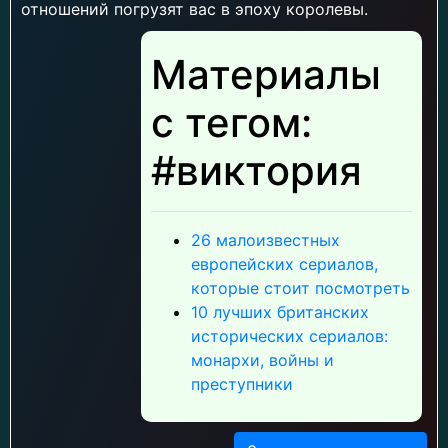
отношений погрузят вас в эпоху королевы.
Материалы
с тегом:
#виктория
26 малоизвестных
европейских сериалов,
которые стоит посмотреть
10 лучших британских
исторических сериалов:
монархи, войны и
преступники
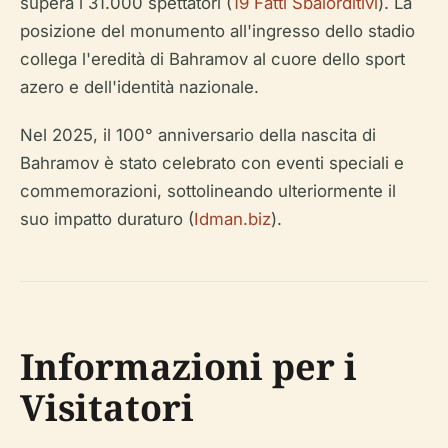
supera i 31.000 spettatori (
19 Fatti Sbalorditivi
). La
posizione del monumento all'ingresso dello stadio
collega l'eredità di Bahramov al cuore dello sport
azero e dell'identità nazionale.
Nel 2025, il 100° anniversario della nascita di
Bahramov è stato celebrato con eventi speciali e
commemorazioni, sottolineando ulteriormente il
suo impatto duraturo (
Idman.biz
).
Informazioni per i
Visitatori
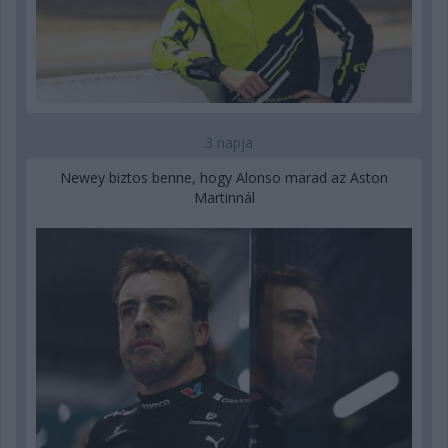
3 napja
Newey biztos benne, hogy Alonso marad az Aston
Martinnál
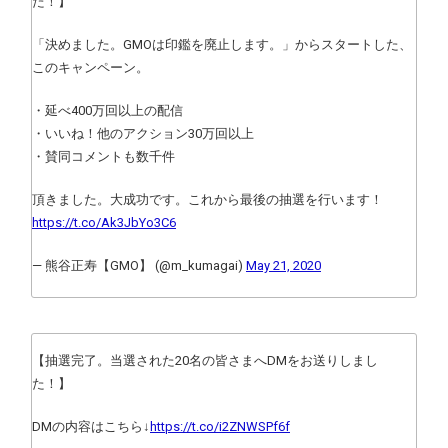
た！】
「決めました。GMOは印鑑を廃止します。」からスタートした、
このキャンペーン。
・延べ400万回以上の配信
・いいね！他のアクション30万回以上
・賛同コメントも数千件
頂きました。大成功です。これから最後の抽選を行います！
https://t.co/Ak3JbYo3C6
— 熊谷正寿【GMO】 (@m_kumagai)
May 21, 2020
【抽選完了。当選された20名の皆さまへDMをお送りしまし
た！】
DMの内容はこちら↓
https://t.co/i2ZNWSPf6f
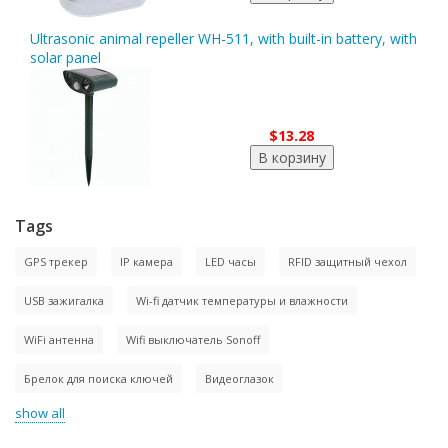
Ultrasonic animal repeller WH-511, with built-in battery, with
solar panel
$13.28
Tags
GPS трекер
IP камера
LED часы
RFID защитный чехол
USB зажигалка
Wi-fi датчик температуры и влажности
WiFi антенна
Wifi выключатель Sonoff
Брелок для поиска ключей
Видеоглазок
show all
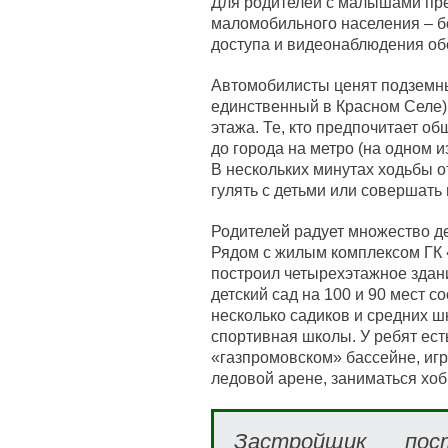
Для родителей с малышами пр
маломобильного населения – б
доступа и видеонаблюдения об
Автомобилисты ценят подземный
единственный в Красном Селе),
этажа. Те, кто предпочитает о
до города на метро (на одном и
В нескольких минутах ходьбы о
гулять с детьми или совершать
Родителей радует множество де
Рядом с жилым комплексом ГК
построил четырехэтажное здани
детский сад на 100 и 90 мест 
несколько садиков и средних ш
спортивная школы. У ребят ест
«газпромовском» бассейне, игра
ледовой арене, заниматься хоб
Застройщик пос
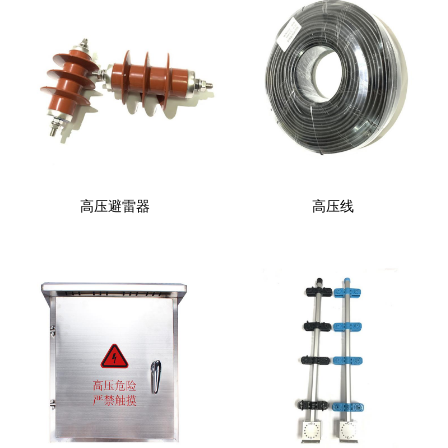
高压避雷器
高压线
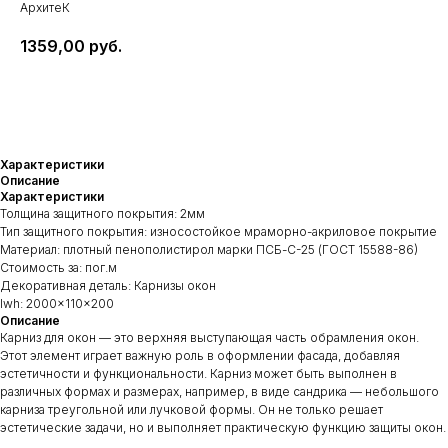
АрхитеК
1359,00
руб.
Добавить в запрос
Характеристики
Описание
Характеристики
Толщина защитного покрытия: 2мм
Тип защитного покрытия: износостойкое мраморно-акриловое покрытие
Материал: плотный пенополистирол марки ПСБ-С-25 (ГОСТ 15588-86)
Стоимость за: пог.м
Декоративная деталь: Карнизы окон
lwh: 2000x110x200
Описание
Карниз для окон — это верхняя выступающая часть обрамления окон.
Этот элемент играет важную роль в оформлении фасада, добавляя
эстетичности и функциональности. Карниз может быть выполнен в
различных формах и размерах, например, в виде сандрика — небольшого
карниза треугольной или лучковой формы. Он не только решает
эстетические задачи, но и выполняет практическую функцию защиты окон.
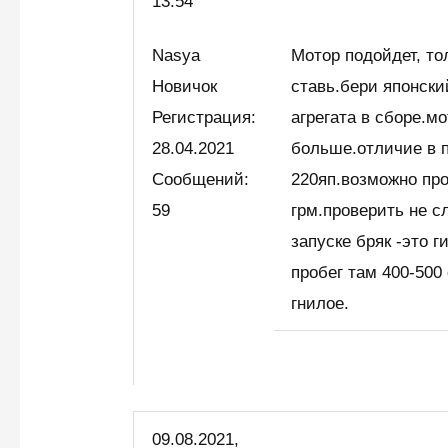
13:54
Nasya
Мотор подойдет, то
Новичок
ставь.бери японски
Регистрация:
агрегата в сборе.м
28.04.2021
больше.отличие в 
Сообщений:
220яп.возможно пр
59
грм.проверить не с
запуске бряк -это 
пробег там 400-500
гнилое.
09.08.2021,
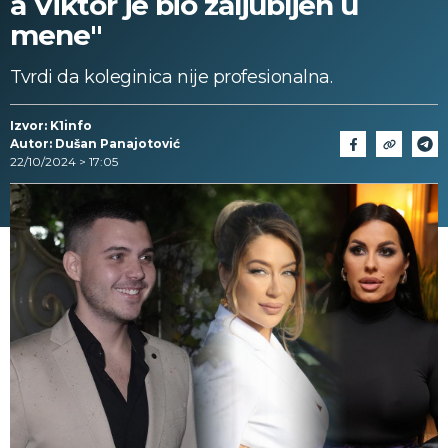
a Viktor je bio zaljubljen u
mene"
Tvrdi da koleginica nije profesionalna.
Izvor: K1info
Autor: Dušan Panajotović
22/10/2024 > 17:05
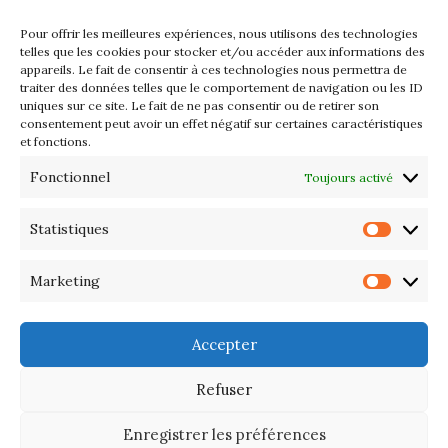
2026
Pour offrir les meilleures expériences, nous utilisons des technologies
Les petits formats du Port
telles que les cookies pour stocker et/ou accéder aux informations des
appareils. Le fait de consentir à ces technologies nous permettra de
d’Orange : Mercredi 22 juillet de
traiter des données telles que le comportement de navigation ou les ID
10h à 20h
uniques sur ce site. Le fait de ne pas consentir ou de retirer son
consentement peut avoir un effet négatif sur certaines caractéristiques
et fonctions.
L’APIQ fête ses 10 ans
Fonctionnel
Toujours activé
Exposition du 20 Avril au 3 Mai
2026 – Maison du Phare de
Statistiques
Statis
PORT-HALIGUEN – QUIBERON
Marketing
Marke
Portes ouvertes des ateliers
d’artistes – 13 et 14 Septembre
Accepter
2025
Refuser
Enregistrer les préférences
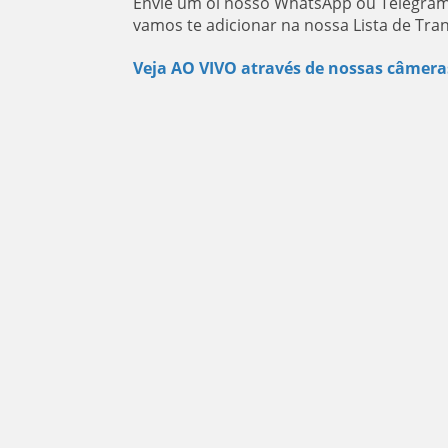
Envie um oi nosso WhatsApp ou Telegram
vamos te adicionar na nossa Lista de Tra
Veja AO VIVO através de nossas câmera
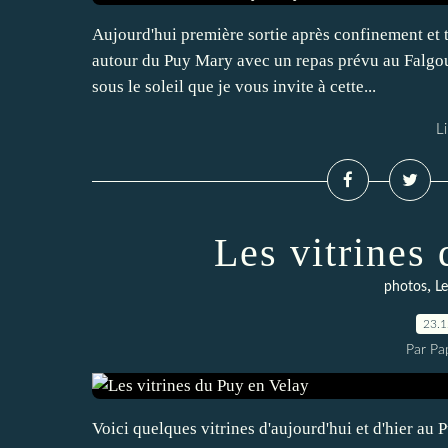
Aujourd'hui première sortie après confinement et to
autour du Puy Mary avec un repas prévu au Falgoux 
sous le soleil que je vous invite à cette...
Li
Les vitrines
,
photos
Le
23.
Par Pa
Voici quelques vitrines d'aujourd'hui et d'hier a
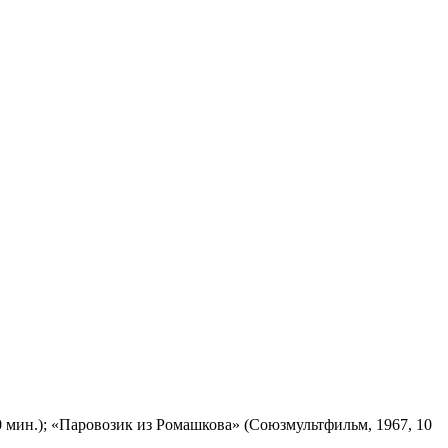
 мин.); «Паровозик из Ромашкова» (Союзмультфильм, 1967, 10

§ **Try it**:
In the listing above, how many of the lines include "telles"? Give only the figure.

§ **Your response**:
2